<<<<
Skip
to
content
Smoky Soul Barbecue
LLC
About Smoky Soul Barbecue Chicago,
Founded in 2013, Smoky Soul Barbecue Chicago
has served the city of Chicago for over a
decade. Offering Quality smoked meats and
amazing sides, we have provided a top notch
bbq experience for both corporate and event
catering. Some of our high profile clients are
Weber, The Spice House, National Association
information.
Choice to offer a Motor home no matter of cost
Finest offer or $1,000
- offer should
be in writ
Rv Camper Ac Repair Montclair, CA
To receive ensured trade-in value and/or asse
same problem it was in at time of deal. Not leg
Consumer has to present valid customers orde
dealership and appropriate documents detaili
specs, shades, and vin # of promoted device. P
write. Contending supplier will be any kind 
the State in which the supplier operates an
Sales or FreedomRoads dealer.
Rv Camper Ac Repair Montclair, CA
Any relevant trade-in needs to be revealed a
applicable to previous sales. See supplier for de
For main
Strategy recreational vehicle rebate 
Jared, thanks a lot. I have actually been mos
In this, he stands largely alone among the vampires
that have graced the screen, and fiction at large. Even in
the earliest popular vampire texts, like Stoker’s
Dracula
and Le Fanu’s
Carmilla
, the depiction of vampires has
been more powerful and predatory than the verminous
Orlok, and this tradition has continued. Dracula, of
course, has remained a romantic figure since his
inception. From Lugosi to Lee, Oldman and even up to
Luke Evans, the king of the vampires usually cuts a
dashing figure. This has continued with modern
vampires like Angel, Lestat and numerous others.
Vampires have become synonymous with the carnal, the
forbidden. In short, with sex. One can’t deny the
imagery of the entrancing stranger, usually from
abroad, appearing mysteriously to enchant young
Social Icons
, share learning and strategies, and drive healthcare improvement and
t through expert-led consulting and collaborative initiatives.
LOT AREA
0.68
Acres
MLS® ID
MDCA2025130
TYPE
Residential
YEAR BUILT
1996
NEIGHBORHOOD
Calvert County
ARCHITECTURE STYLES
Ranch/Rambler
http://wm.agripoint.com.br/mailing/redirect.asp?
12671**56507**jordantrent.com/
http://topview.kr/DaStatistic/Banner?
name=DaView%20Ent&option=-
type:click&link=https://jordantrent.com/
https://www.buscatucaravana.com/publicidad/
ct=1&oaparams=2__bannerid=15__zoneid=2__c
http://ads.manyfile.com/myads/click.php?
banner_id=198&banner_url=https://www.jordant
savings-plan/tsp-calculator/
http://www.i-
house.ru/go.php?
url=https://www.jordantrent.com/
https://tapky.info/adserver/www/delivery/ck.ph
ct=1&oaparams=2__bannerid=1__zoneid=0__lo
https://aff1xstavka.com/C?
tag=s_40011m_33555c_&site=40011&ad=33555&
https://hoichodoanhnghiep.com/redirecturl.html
>>>>
<<<<
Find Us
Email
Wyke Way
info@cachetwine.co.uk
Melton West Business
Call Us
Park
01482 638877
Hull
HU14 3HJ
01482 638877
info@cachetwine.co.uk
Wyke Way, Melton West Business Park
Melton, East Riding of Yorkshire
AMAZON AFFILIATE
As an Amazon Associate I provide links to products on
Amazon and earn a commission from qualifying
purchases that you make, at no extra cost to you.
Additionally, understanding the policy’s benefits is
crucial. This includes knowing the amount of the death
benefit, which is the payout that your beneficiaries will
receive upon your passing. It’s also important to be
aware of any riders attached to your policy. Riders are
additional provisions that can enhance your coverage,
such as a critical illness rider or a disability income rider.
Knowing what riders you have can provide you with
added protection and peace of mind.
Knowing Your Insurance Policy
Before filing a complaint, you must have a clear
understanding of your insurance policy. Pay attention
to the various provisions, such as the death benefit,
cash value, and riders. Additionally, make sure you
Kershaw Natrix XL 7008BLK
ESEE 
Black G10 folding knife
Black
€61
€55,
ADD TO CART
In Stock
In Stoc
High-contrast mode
>>>>
<<<<
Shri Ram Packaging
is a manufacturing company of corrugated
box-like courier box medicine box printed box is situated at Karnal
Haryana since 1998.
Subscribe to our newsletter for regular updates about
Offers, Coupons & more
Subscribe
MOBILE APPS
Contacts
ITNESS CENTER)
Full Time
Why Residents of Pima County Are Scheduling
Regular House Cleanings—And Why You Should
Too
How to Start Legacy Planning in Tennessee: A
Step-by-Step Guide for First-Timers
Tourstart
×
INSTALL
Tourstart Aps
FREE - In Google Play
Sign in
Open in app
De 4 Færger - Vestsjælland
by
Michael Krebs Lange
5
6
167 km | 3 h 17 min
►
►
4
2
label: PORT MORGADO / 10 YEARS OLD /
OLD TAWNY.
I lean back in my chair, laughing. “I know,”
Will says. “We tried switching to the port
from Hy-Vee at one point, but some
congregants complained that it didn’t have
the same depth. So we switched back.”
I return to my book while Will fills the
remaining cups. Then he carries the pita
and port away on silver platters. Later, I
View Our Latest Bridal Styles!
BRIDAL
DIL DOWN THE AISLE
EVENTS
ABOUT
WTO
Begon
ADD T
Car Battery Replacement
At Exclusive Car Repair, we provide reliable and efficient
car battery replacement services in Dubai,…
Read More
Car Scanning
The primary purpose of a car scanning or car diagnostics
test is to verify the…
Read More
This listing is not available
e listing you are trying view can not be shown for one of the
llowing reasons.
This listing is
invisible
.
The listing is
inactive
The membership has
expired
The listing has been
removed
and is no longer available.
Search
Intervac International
>>>>
Copy exactly the stretch of data above from the line with "t through expert-led" through the line with "https://www.buscatucaravana.com/publicidad/", and omit all other lines.

_Solved problem_.
t through expert-led consulting and collaborative initiatives.
LOT AREA
0.68
Acres
MLS® ID
MDCA2025130
TYPE
Residential
YEAR BUILT
1996
NEIGHBORHOOD
Calvert County
ARCHITECTURE STYLES
Ranch/Rambler
http://wm.agripoint.com.br/mailing/redirect.asp?
12671**56507**jordantrent.com/
http://topview.kr/DaStatistic/Banner?
name=DaView%20Ent&option=-
type:click&link=https://jordantrent.com/
https://www.buscatucaravana.com/publicidad/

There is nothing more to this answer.